--- EXERCISE MATERIAL Enclosed Below ---

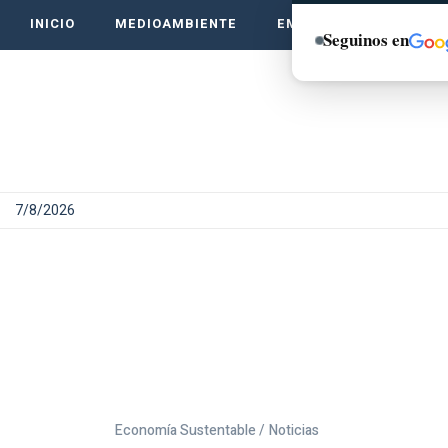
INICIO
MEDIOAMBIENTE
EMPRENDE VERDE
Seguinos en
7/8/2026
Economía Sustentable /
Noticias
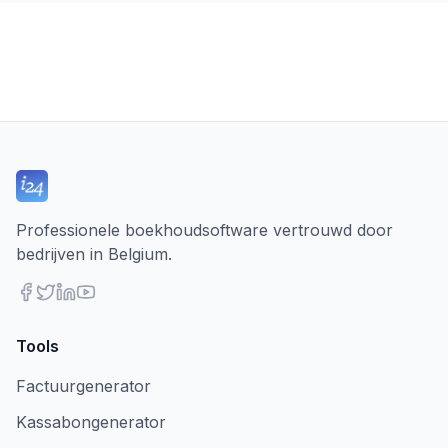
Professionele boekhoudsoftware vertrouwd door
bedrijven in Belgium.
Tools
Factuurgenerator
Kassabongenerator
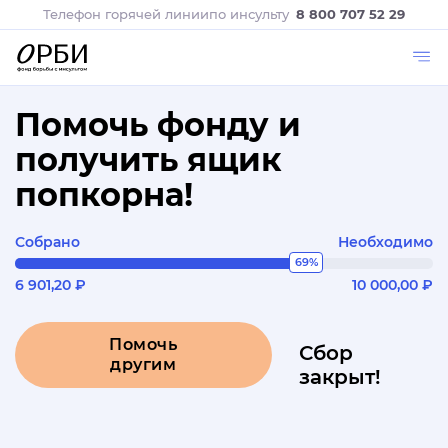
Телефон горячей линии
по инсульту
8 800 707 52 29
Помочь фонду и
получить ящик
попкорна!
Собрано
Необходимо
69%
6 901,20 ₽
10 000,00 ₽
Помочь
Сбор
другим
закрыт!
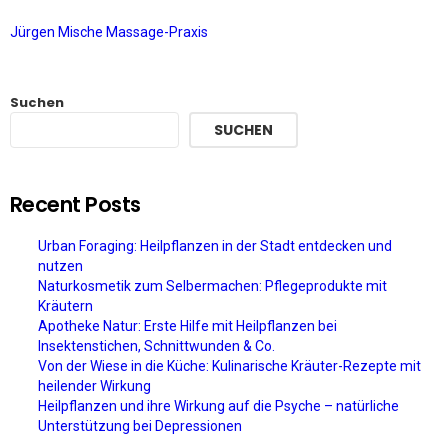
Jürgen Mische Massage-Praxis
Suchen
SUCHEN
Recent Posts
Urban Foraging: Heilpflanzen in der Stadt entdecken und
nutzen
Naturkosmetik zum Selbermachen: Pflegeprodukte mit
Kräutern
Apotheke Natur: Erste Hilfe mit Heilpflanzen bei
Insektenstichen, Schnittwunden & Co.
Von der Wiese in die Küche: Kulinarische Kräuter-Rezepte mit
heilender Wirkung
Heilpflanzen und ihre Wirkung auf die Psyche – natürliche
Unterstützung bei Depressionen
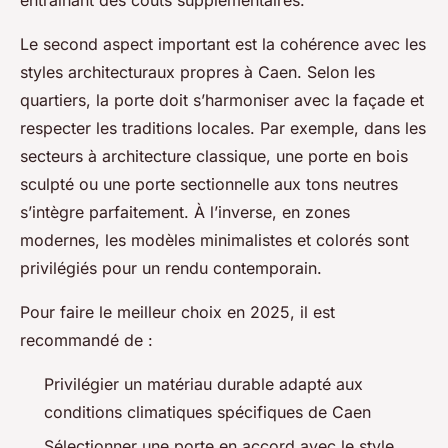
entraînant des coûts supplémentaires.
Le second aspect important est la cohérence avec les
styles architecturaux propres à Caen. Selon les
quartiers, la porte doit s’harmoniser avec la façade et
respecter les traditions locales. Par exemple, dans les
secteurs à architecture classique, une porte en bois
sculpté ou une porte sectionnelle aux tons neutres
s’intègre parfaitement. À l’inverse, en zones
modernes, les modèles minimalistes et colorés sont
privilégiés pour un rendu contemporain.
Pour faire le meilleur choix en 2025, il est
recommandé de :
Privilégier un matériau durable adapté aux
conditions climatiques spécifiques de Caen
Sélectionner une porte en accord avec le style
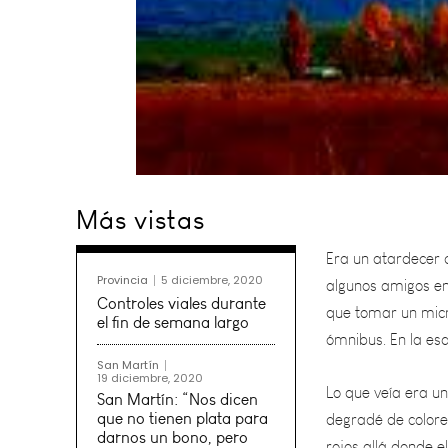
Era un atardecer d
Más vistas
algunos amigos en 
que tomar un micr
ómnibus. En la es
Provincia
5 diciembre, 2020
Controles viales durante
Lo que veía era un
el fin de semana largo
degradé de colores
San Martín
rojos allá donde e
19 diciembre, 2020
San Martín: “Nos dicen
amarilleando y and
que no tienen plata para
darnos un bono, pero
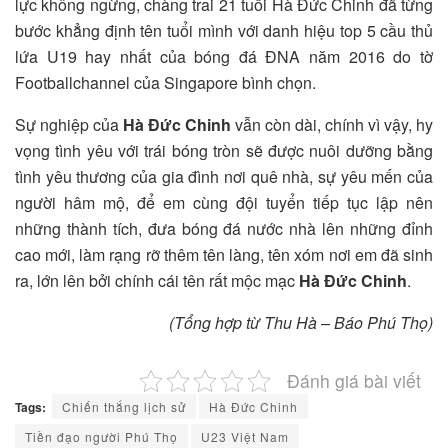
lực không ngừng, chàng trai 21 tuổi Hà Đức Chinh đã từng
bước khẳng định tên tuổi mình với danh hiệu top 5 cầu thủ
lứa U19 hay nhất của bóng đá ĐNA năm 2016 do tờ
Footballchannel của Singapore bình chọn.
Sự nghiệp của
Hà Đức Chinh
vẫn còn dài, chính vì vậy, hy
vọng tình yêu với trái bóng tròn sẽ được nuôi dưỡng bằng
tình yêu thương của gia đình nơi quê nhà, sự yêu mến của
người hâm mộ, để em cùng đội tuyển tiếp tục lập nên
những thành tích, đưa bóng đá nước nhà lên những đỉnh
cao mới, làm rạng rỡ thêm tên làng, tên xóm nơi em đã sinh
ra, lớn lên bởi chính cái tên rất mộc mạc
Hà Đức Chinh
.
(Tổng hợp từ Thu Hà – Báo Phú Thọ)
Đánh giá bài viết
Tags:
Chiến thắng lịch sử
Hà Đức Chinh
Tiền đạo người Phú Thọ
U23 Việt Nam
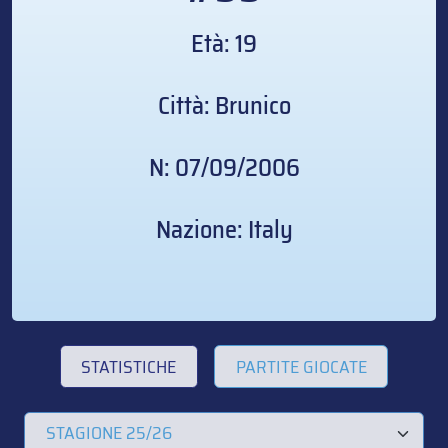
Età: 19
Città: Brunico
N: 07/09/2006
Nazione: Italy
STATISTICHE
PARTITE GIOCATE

--- End of Enclosed EXERCISE MATERIAL ---

▶ PROBLEM: Every line from the one holding "vọng tình yêu" through the last line of the entries above, and nothing else, is to be restated word for word. Pictures stay out.

▶ RESULT OF THIS EXERCISE:
vọng tình yêu với trái bóng tròn sẽ được nuôi dưỡng bằng
tình yêu thương của gia đình nơi quê nhà, sự yêu mến của
người hâm mộ, để em cùng đội tuyển tiếp tục lập nên
những thành tích, đưa bóng đá nước nhà lên những đỉnh
cao mới, làm rạng rỡ thêm tên làng, tên xóm nơi em đã sinh
ra, lớn lên bởi chính cái tên rất mộc mạc
Hà Đức Chinh
.
(Tổng hợp từ Thu Hà – Báo Phú Thọ)
Đánh giá bài viết
Tags:
Chiến thắng lịch sử
Hà Đức Chinh
Tiền đạo người Phú Thọ
U23 Việt Nam
Età: 19
Città: Brunico
N: 07/09/2006
Nazione: Italy
STATISTICHE
PARTITE GIOCATE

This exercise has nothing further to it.